We then passed on to India's problems and his view that the main one is overpopulation. There must be birth control and the solution must come through education.

He was considered a rebel in his family, a socialist, who refused to carry on the family tradition as a teacher and marry until he was 40 (he is now 44) and then insisted on looking for a wife himself. His wife is five years younger than him and they both agreed before marrying that they didn't want children. But this is unheard of in Indian families -Hindu or Christian - so they have not told anyone of their decision and the families continue to be concerned at his wife's barren state.

An excellent guide and I said I would publicise his cellphone number on my website - only I've lost his card. Will add this when I get it from Claire.

Talking of cellphones or mobiles: these are VERY popular in India, leading to some incongruous sights of men wearing traditional clothes, their ear pressed to a mobile.
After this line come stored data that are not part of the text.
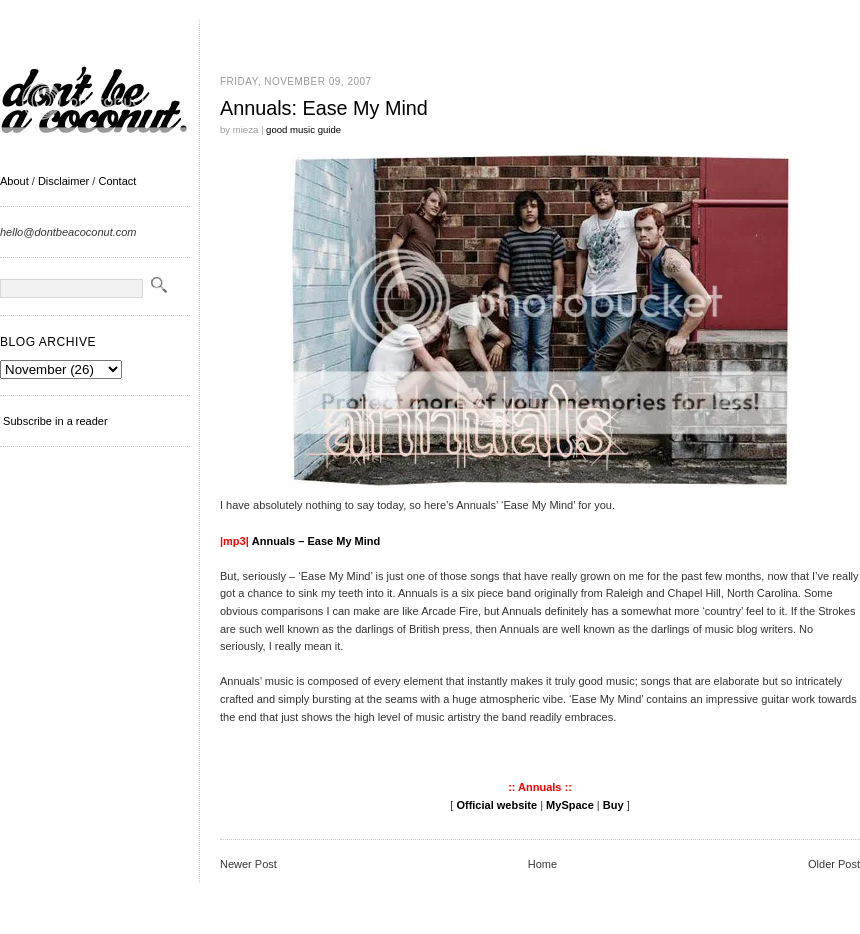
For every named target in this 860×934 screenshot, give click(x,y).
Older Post (834, 864)
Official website (496, 805)
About (14, 181)
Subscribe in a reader (55, 421)
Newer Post (248, 864)
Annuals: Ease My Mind (324, 108)
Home (542, 864)
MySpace (570, 805)
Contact (117, 181)
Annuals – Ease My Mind (316, 541)
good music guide (303, 129)
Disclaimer (63, 181)
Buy (613, 805)
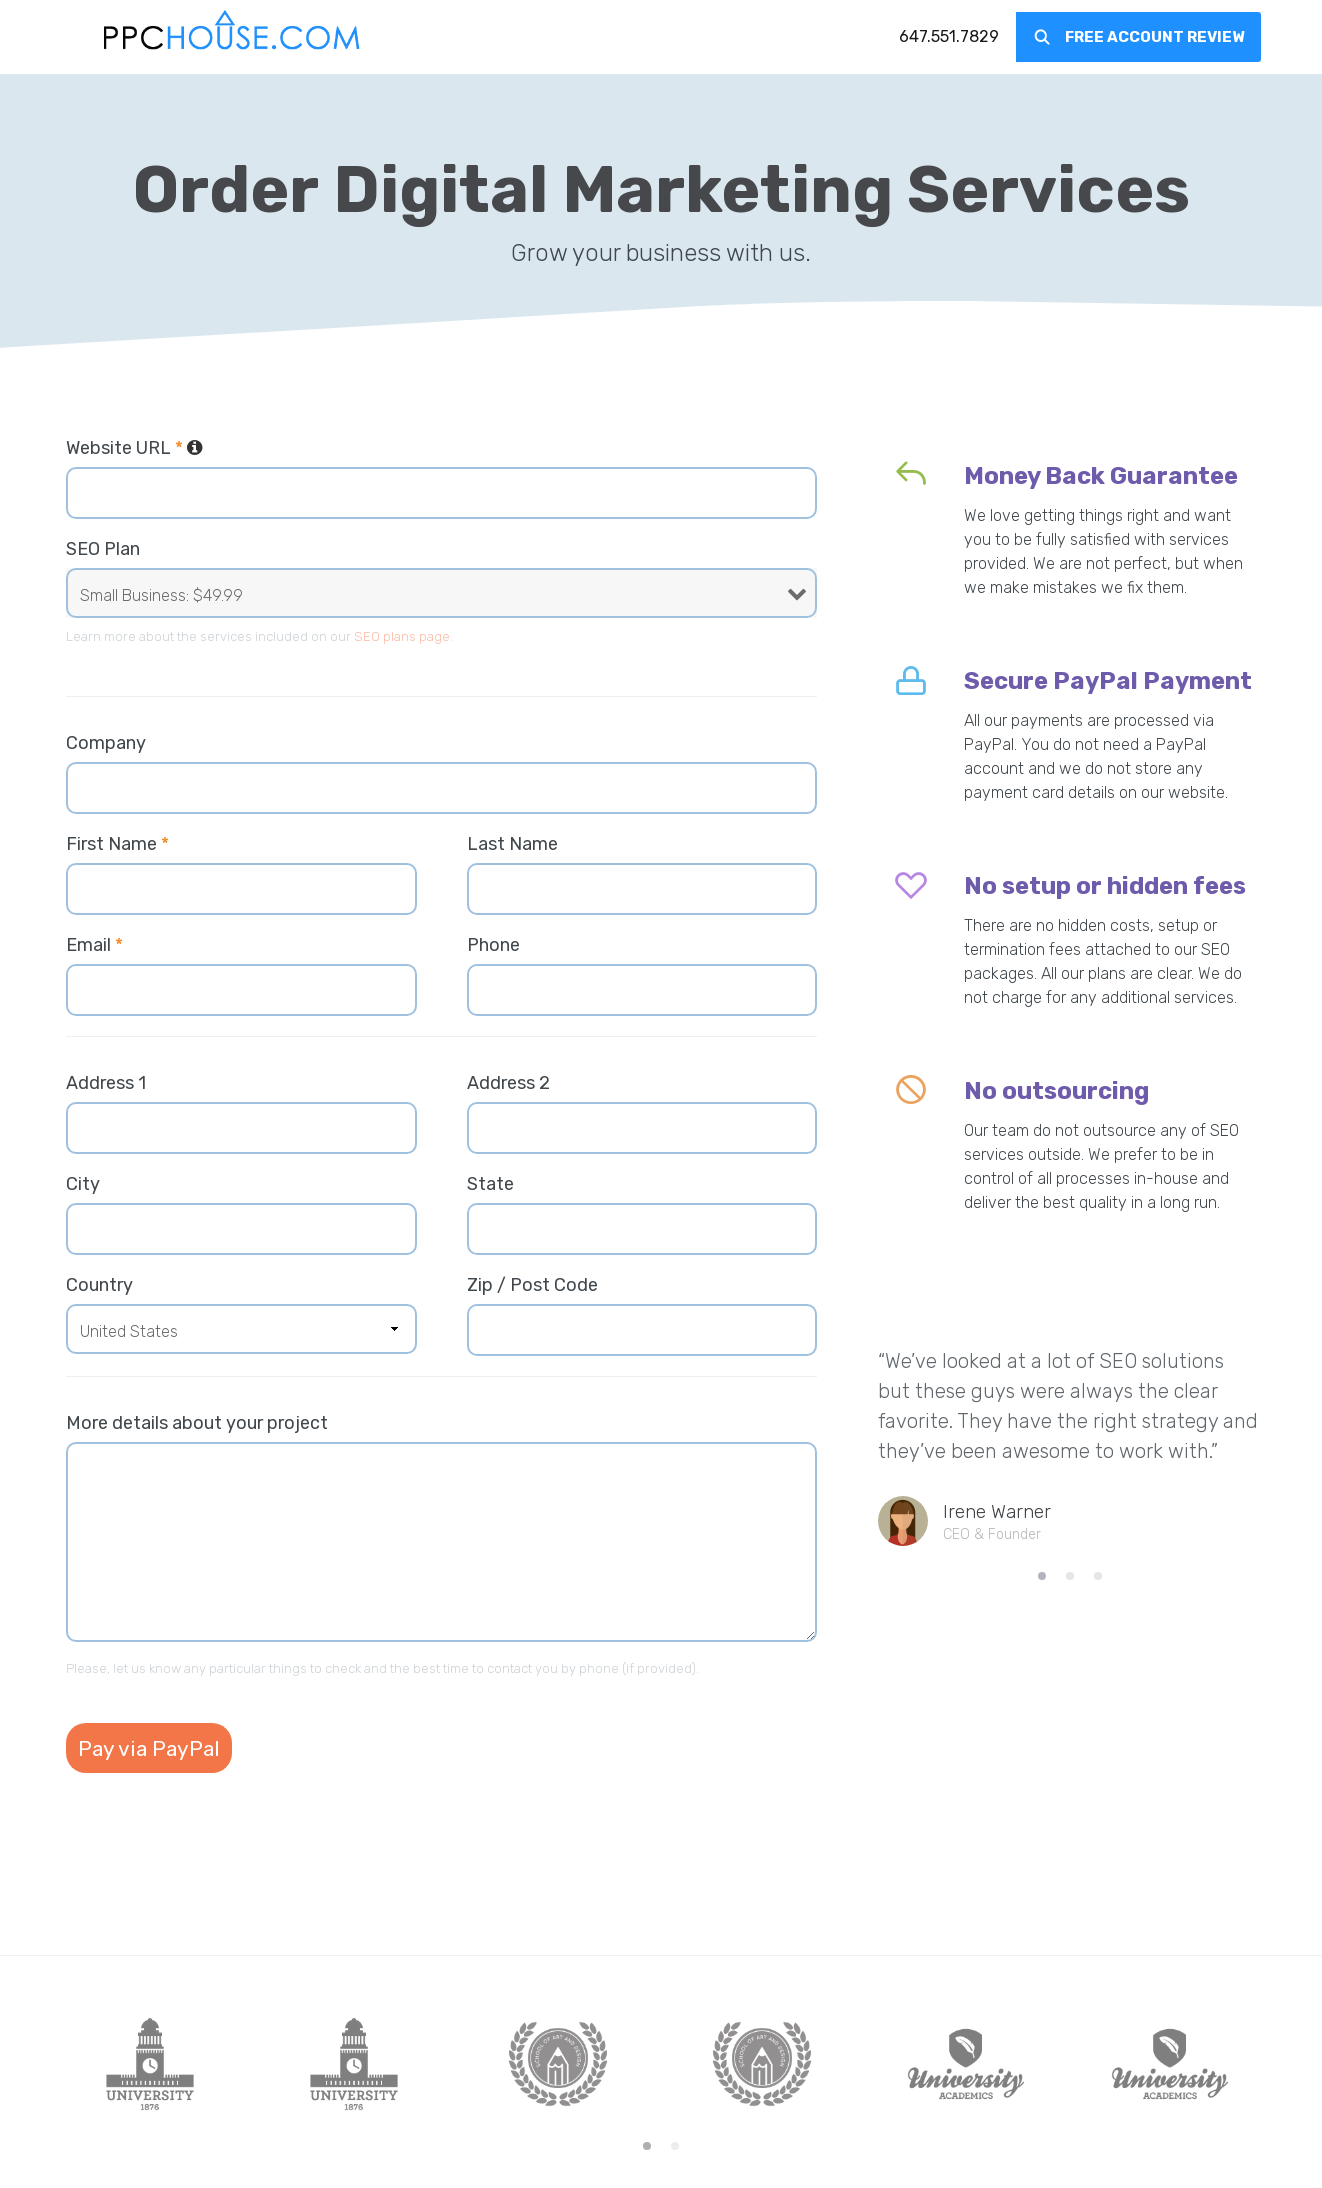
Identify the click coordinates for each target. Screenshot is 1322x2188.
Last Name (512, 844)
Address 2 (508, 1083)
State (490, 1184)
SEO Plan (103, 549)
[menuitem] (949, 37)
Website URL (134, 448)
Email (94, 945)
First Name (117, 844)
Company (106, 743)
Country (99, 1285)
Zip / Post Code (532, 1285)
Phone (493, 945)
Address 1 (106, 1083)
In this internet cafe I'm beginning to tire of the tunes of the mobiles on either side of me. As Amartya Sen said at the start of 'The argumentative Indian': "Indians like to talk".

Our visit concluded with Claire and me losing each other, compounded by my inability to grasp the layout of the whole complex, so I walked round three sides of the outer wall before finding the exit where we had left my shoes. So we each spent half an hour going round in circles and were ready to collapse. So time to go back to my hotel for a delicious lunch - or rather lunch for Claire (I risked a cup of tea). The waiters clearly like her enthusiasm for the Indian half of the menu. Claire went on for a late afternoon's sightseeing, while I concentrated on recovering. I did this rather well, as I too tucked into another good meal in the evening. We shared a table with an elderly Parisian couple travelling round Tamil Nadu with their own driver, a guide in each town and staying in more upmarket hotels than ours. A different experience :-)

In the evening Claire and I returned to the temple to witness the evening ceremony of the images of the Siva and Parvati being removed from their shrines and taken to their bedchamber. It was supposed to happen at 9pm and indeed we did see some sort of movement of images, but we don't reckon this was the real thing, as there was no accompanying ringing of bells and drums. We were getting eaten by mosquitoes and increasingly anxious that the shoe place would close down (I have come to India with just the one pair of sandals!) so decided to call it a day. Ours were indeed the last shoes left.

So, the last rickshaw drive together. In the morning Claire sets off to walk in the hills, while I continue further south. Meeting her has made travelling round Tamil Nadu a very pleasurable experience. She is half my age but we were on the same wavelength all the time (she was tolerant of my more limited physical capacities), with similar reactions to what we were seeing. She is going to be jobhunting when she gets to the UK in late spring and I will be passing her CV to friends and relatives - she is the sort of person I would have loved to have had in my team at the University.